Directions for this task: Report how many lines in the records below contain the word "gaming". Give only the number.

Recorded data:

<<<<

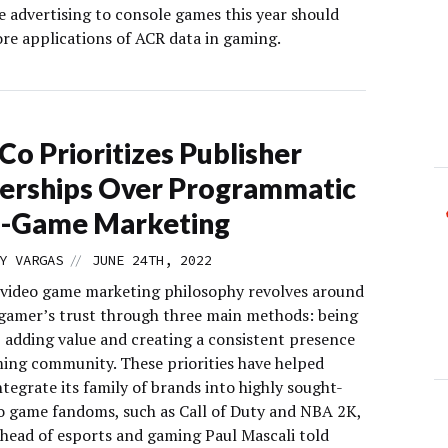
e advertising to console games this year should
re applications of ACR data in gaming.
Co Prioritizes Publisher
erships Over Programmatic
n-Game Marketing
//
Y VARGAS
JUNE 24TH, 2022
 video game marketing philosophy revolves around
 gamer’s trust through three main methods: being
, adding value and creating a consistent presence
ming community. These priorities have helped
tegrate its family of brands into highly sought-
eo game fandoms, such as Call of Duty and NBA 2K,
 head of esports and gaming Paul Mascali told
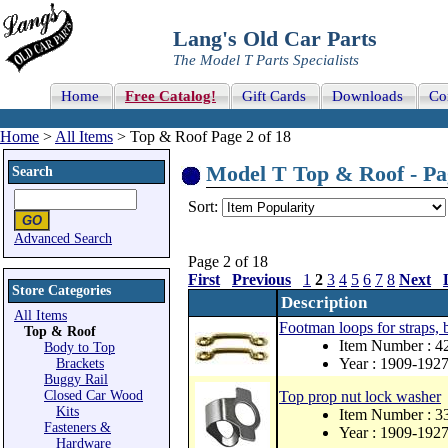
Lang's Old Car Parts
The Model T Parts Specialists
Home
Free Catalog!
Gift Cards
Downloads
Co
Home
>
All Items
> Top & Roof Page 2 of 18
Model T Top & Roof - Pag
Search
Sort:
Advanced Search
Page 2 of 18
First
Previous
1
2
3
4
5
6
7
8
Next
Store Categories
Description
All Items
Footman loops for straps, 
Top & Roof
Item Number : 
Body to Top
Year : 1909-192
Brackets
Buggy Rail
Closed Car Wood
Top prop nut lock washer
Kits
Item Number : 
Fasteners &
Year : 1909-192
Hardware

>>>>

Exercise answer: 2